I thought going to college and majoring in English literature meant that I would be constantly writing, voicing my opinions and perfecting my manner of expression. But that hasn’t really been the case. The truth is, six or seven papers a quarter and writing essays for only one professor or TA to read is simply not enough for me. When I read something emotionally inspiring or technically brilliant, sometimes I just want to shout it from the roof tops and tell everyone I see. I want everyone to know about the Houyhnhnms and zeugmas and Wordsworth’s “egotistical sublime.” I want somebody to care because this is what I care about. With all of my friends flying in different directions in terms of fields of study and career paths, I still want to connect to them and have them understand this part of my life.  

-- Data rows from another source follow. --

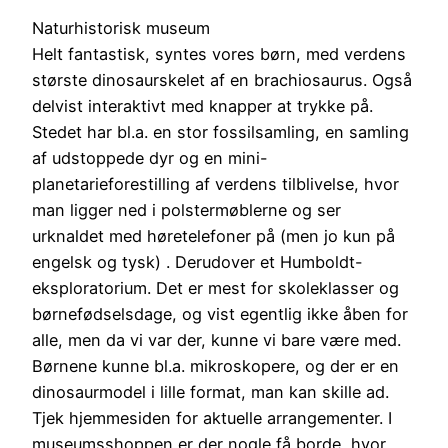
Naturhistorisk museum
Helt fantastisk, syntes vores børn, med verdens
største dinosaurskelet af en brachiosaurus. Også
delvist interaktivt med knapper at trykke på.
Stedet har bl.a. en stor fossilsamling, en samling
af udstoppede dyr og en mini-
planetarieforestilling af verdens tilblivelse, hvor
man ligger ned i polstermøblerne og ser
urknaldet med høretelefoner på (men jo kun på
engelsk og tysk) . Derudover et Humboldt-
eksploratorium. Det er mest for skoleklasser og
børnefødselsdage, og vist egentlig ikke åben for
alle, men da vi var der, kunne vi bare være med.
Børnene kunne bl.a. mikroskopere, og der er en
dinosaurmodel i lille format, man kan skille ad.
Tjek hjemmesiden for aktuelle arrangementer. I
museumsshoppen er der nogle få borde, hvor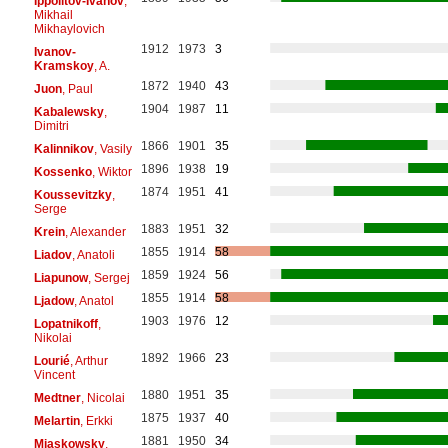
Ippolitov-Ivanov
,
Mikhail
Mikhaylovich
1912
1973
3
Ivanov-
Kramskoy
, A.
1872
1940
43
Juon
, Paul
1904
1987
11
Kabalewsky
,
Dimitri
1866
1901
35
Kalinnikov
, Vasily
1896
1938
19
Kossenko
, Wiktor
1874
1951
41
Koussevitzky
,
Serge
1883
1951
32
Krein
, Alexander
1855
1914
58
Liadov
, Anatoli
1859
1924
56
Liapunow
, Sergej
1855
1914
58
Ljadow
, Anatol
1903
1976
12
Lopatnikoff
,
Nikolai
1892
1966
23
Lourié
, Arthur
Vincent
1880
1951
35
Medtner
, Nicolai
1875
1937
40
Melartin
, Erkki
1881
1950
34
Miaskowsky
,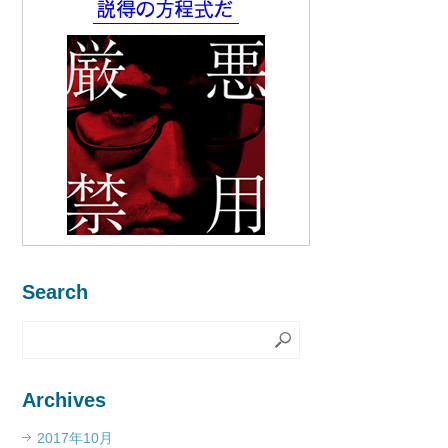
Search
Archives
2017年10月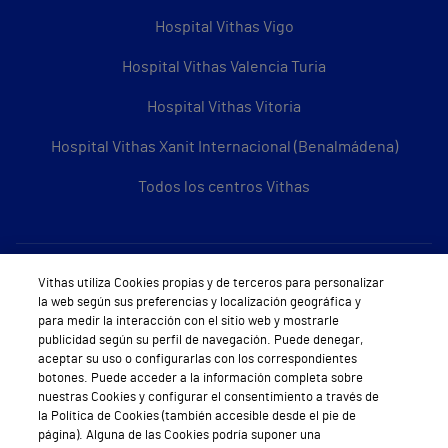
Hospital Vithas Vigo
Hospital Vithas Valencia Turia
Hospital Vithas Vitoria
Hospital Vithas Xanit Internacional (Benalmádena)
Todos los centros Vithas
Sobre Vithas
Vithas utiliza Cookies propias y de terceros para personalizar
la web según sus preferencias y localización geográfica y
Quiénes somos
para medir la interacción con el sitio web y mostrarle
publicidad según su perfil de navegación. Puede denegar,
Trabajar en Vithas
aceptar su uso o configurarlas con los correspondientes
botones. Puede acceder a la información completa sobre
Teléfono Cita Médica
nuestras Cookies y configurar el consentimiento a través de
la Política de Cookies (también accesible desde el pie de
Teléfono Atención al Cliente
página). Alguna de las Cookies podría suponer una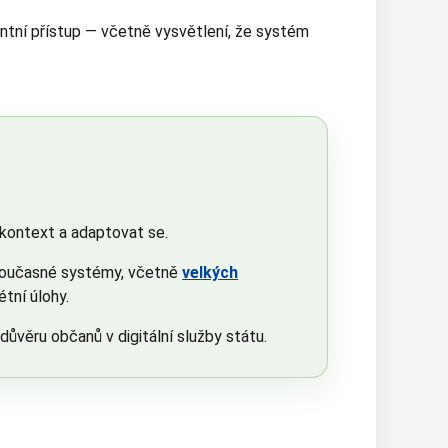
ntní přístup — včetně vysvětlení, že systém
kontext a adaptovat se.
e současné systémy, včetně
velkých
étní úlohy.
 důvěru občanů v digitální služby státu.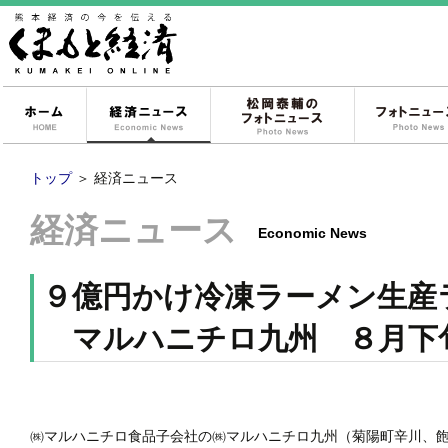
ホーム
経済ニュース
松岡泰輔のフォ
トップ
＞
経済ニュース
経済ニュース
Economic News
９億円かけ冷凍ラーメン生産
マルハニチロ九州 ８月下
㈱マルハニチロ食品子会社の㈱マルハニチロ九州（菊陽町辛川、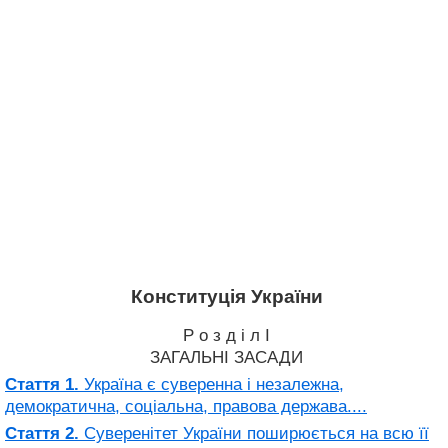
Конституція України
Р о з д і л I
ЗАГАЛЬНІ ЗАСАДИ
Стаття 1.
Україна є суверенна і незалежна,
демократична, соціальна, правова держава....
Стаття 2.
Суверенітет України поширюється на всю її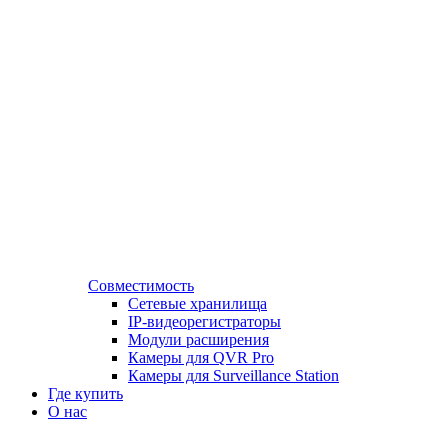
Совместимость
Сетевые хранилища
IP-видеорегистраторы
Модули расширения
Камеры для QVR Pro
Камеры для Surveillance Station
Где купить
О нас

Perhaps equally important is the simple fact that I just need a place to wax literary. I know some people see such a passion for literature as impractical, even delusional. Others simply don’t understand how one silly rhyme about “cabbages and kings” can make a girl so insanely giddy. Sometimes, at the end of the day, it helps to be able to rant about those things that tickle your toes to the world (wide web).

While this blog will have a primarily literary focus, I will most probably touch on some of my other social, cultural, and humanities interests, and occasionally dish out some of my pseudo-philosophy. However, I’m definitely hoping to maintain a separation between my personal and academic personas because I think what the two have to say are vastly different.

And so today, I launch my first semi-“professional” blog with a Tracy-Turnblad-esque naivete that this will be something witty, important, and fun.

“some day when I take to the floor,/ the world’s gonna wake up and see/ Baltimore and me!”